The main executable program is called /usr/sbin/mgetty, and its main configuration file is called /etc/mgetty/mgetty.config. There are a number of other binary programs and configuration files that cover other mgetty features.
For most installations, configuration is a matter of editing the /etc/mgetty/ mgetty.config file and adding appropriate entries to the /etc/inittab file to execute mgetty automatically.
Example 4-6 shows a very simple mgetty configuration file. This example configures two serial devices. The first, /dev/ttyS0, supports a Hayes-compatible modem at 38,400 bps. The second, /dev/ttyS0, supports a directly connected VT100 terminal at 19,200 bps.
Example 4-6. Sample /etc/mgetty/mgetty.config File
# # mgetty configuration file # # this is a sample configuration file, see mgetty.info for details # # comment lines start with a "#", empty lines are ignored # # ----- global section ----- # # In this section, you put the global defaults, per-port stuff is below # # access the modem(s) with 38400 bps speed 38400 # # set the global debug level to "4" (default from policy.h) debug 4 # # ----- port specific section ----- # # Here you can put things that are valid only for one line, not the others # # # Hayes modem connected to ttyS0: don't do fax, less logging # port ttyS0 debug 3 data-only y # # direct connection of a VT100 terminal which doesn't like DTR drops # port ttyS1 direct y speed 19200 toggle-dtr n #
The configuration file supports global and port-specific options. In our example we used a global option to set the speed to 38,400 bps. This value is inherited by the ttyS0 port. Ports we apply mgetty to use this speed setting unless it is overwritten by a port-specific speed setting, as we have done in the ttyS1 configuration.
The debug keyword controls the verbosity of mgetty logging. The data-only keyword in the ttyS0 configuration causes mgetty to ignore any modem fax features, to operate just as a data modem. The direct keyword in the ttyS1 configuration instructs mgetty not to attempt any modem initialization on the port. Finally, the toggle-dtr keyword instructs mgetty not to attempt to hang up the line by dropping the DTR (Data Terminal Ready) pin on the serial interface; some terminals don't like this to happen.
You can also choose to leave the mgetty.config file empty and use command-line arguments to specify most of the same parameters. The documentation accompanying the application includes a complete description of the mgetty configuration file parameters and command-line arguments. See the following example.
We need to add two entries to the /etc/inittab file to activate this configuration. The inittab file is the configuration file of the Unix System V init command. The init command is responsible for system initialization; it provides a means of automatically executing programs at boot time and re-executing them when they terminate. This is ideal for the goals of running a getty program.

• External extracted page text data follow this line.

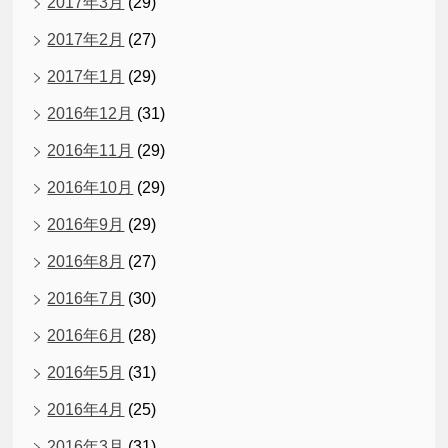
2017年3月
(29)
2017年2月
(27)
2017年1月
(29)
2016年12月
(31)
2016年11月
(29)
2016年10月
(29)
2016年9月
(29)
2016年8月
(27)
2016年7月
(30)
2016年6月
(28)
2016年5月
(31)
2016年4月
(25)
2016年3月
(31)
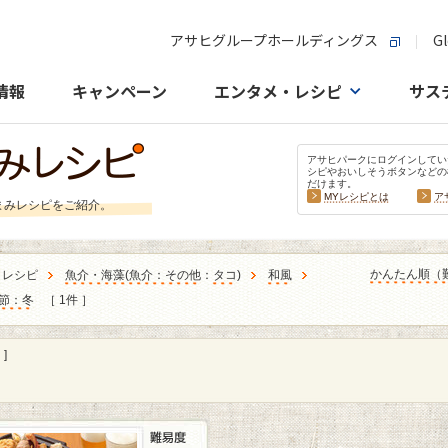
アサヒグループホールディングス
Gl
情報
キャンペーン
エンタメ・レシピ
サス
アサヒパークにログインしてい
シピやおいしそうボタンなどの
だけます。
MYレシピとは
ア
まみレシピをご紹介。
かんたん順（
うレシピ
魚介・海藻
(
魚介：その他
：
タコ
)
和風
節：冬
［ 1件 ］
]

T0:23:respawn:/sbin/mgetty ttyS0 T1:23:respawn:/sbin/mgetty ttyS1
Each line of the /etc/inittab file contains four fields, separated by colons. The first field is an identifier that uniquely labels an entry in the file; traditionally it is two characters, but modern versions allow four. The second field is the list of run levels at which this entry should be active. A run level is a means of providing alternate machine configurations and is implemented using trees of startup scripts stored in directories called /etc/rc1.d, /etc/rc2.d, etc. This feature is typically implemented very simply, and you should model your entries on others in the file or refer to your system documentation for more information. The third field describes when to take action. For the purposes of running a getty program, this field should be set to respawn, meaning that the command should be re-executed automatically when it dies. There are several other options, as well, but they are not useful for our purposes here. The fourth field is the actual command to execute; this is where we specify the mgetty command and any arguments we wish to pass it. In our simple example we're starting and restarting mgetty whenever the system is operating at either of run levels two or three, and are supplying as an argument just the name of the device we wish it to use. The mgetty command assumes the /dev/, so we don't need to supply it.
This chapter was a quick introduction to mgetty and how to offer login prompts to serial devices. You can find more extensive information in the Serial-HOWTO.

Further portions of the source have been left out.